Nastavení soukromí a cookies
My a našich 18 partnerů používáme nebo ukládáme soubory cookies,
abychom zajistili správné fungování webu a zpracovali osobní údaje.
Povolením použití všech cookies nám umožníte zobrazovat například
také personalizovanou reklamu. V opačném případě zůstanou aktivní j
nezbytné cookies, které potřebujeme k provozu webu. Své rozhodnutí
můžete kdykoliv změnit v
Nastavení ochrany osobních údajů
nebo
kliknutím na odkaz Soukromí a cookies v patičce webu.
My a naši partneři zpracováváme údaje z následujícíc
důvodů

++++++++++

▸ Exercise details:
Reproduce the listing above exactly, in its entirety.

▸ Problem solution:
Nastavení soukromí a cookies
My a našich 18 partnerů používáme nebo ukládáme soubory cookies,
abychom zajistili správné fungování webu a zpracovali osobní údaje.
Povolením použití všech cookies nám umožníte zobrazovat například
také personalizovanou reklamu. V opačném případě zůstanou aktivní j
nezbytné cookies, které potřebujeme k provozu webu. Své rozhodnutí
můžete kdykoliv změnit v
Nastavení ochrany osobních údajů
nebo
kliknutím na odkaz Soukromí a cookies v patičce webu.
My a naši partneři zpracováváme údaje z následujícíc
důvodů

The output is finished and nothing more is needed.